Exercise instructions: Word for word, retype the lines from the one containing "failure that had" to the one containing "walking boot, seriously this thing is the" below, keeping both end lines and dropping the pictures.

[Extracted data]

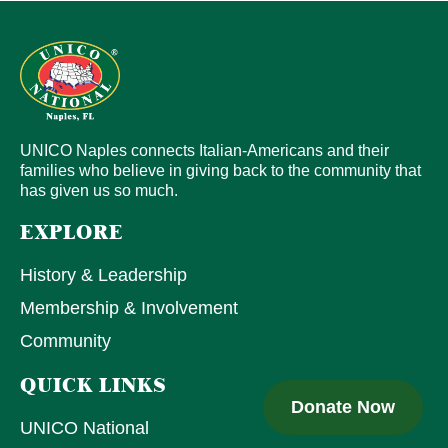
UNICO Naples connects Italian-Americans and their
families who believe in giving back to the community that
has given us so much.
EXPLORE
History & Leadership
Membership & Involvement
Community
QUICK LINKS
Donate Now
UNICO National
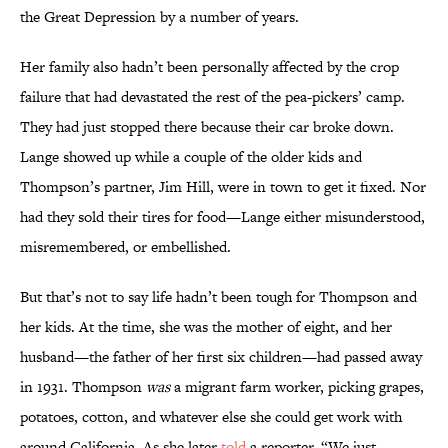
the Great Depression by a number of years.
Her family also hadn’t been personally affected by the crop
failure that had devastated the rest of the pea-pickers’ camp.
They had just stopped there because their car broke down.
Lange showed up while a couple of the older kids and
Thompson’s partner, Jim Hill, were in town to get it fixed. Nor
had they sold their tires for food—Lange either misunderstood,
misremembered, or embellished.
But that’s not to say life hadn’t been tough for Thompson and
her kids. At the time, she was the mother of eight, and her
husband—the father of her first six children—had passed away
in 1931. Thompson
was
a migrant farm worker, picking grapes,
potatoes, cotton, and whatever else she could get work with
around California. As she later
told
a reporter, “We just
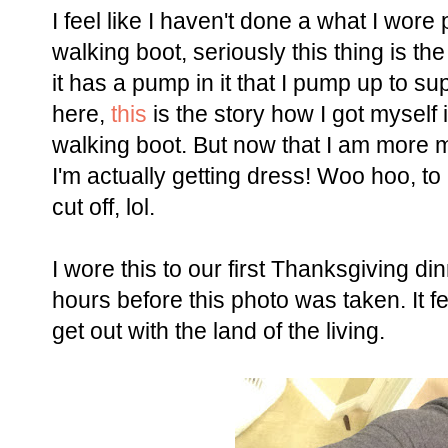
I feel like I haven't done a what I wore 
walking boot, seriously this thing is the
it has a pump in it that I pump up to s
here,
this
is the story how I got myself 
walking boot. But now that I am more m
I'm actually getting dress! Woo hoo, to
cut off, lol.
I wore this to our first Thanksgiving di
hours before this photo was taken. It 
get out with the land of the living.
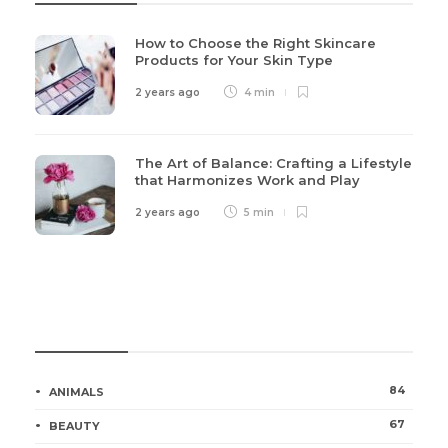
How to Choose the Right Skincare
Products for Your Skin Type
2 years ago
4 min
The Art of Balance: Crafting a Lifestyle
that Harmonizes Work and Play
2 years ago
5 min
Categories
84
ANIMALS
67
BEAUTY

[/Extracted data]
[Extracted data]

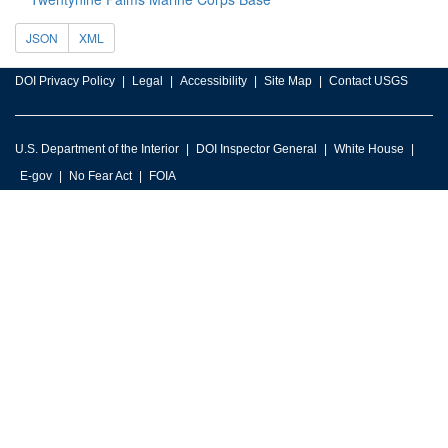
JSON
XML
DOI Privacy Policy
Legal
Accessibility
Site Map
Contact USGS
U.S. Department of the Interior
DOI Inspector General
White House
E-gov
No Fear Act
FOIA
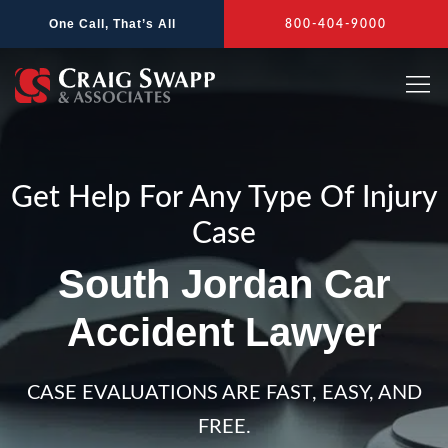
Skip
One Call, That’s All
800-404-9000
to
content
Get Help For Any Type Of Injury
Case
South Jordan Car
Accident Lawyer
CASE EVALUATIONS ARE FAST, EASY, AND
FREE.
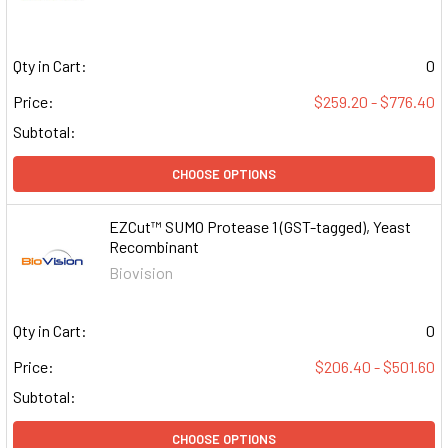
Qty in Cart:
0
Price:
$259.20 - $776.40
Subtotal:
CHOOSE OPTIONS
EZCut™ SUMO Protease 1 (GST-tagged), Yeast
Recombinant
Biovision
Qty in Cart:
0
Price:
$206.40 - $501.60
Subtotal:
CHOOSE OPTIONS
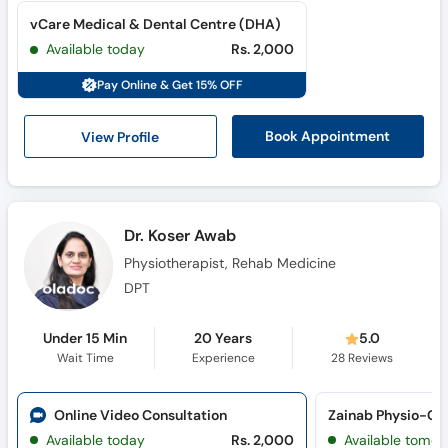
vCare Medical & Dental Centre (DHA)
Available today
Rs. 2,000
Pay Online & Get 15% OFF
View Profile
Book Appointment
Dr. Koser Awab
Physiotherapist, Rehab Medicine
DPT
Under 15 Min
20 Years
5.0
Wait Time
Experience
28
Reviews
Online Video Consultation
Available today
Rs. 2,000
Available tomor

[/Extracted data]

Output for this task:
failure that had devastated the rest of the pea-pickers’ camp.
They had just stopped there because their car broke down.
Lange showed up while a couple of the older kids and
Thompson’s partner, Jim Hill, were in town to get it fixed. Nor
had they sold their tires for food—Lange either misunderstood,
misremembered, or embellished.
But that’s not to say life hadn’t been tough for Thompson and
her kids. At the time, she was the mother of eight, and her
husband—the father of her first six children—had passed away
in 1931. Thompson
was
a migrant farm worker, picking grapes,
potatoes, cotton, and whatever else she could get work with
around California. As she later
told
a reporter, “We just
I feel like I haven't done a what I wore 
walking boot, seriously this thing is the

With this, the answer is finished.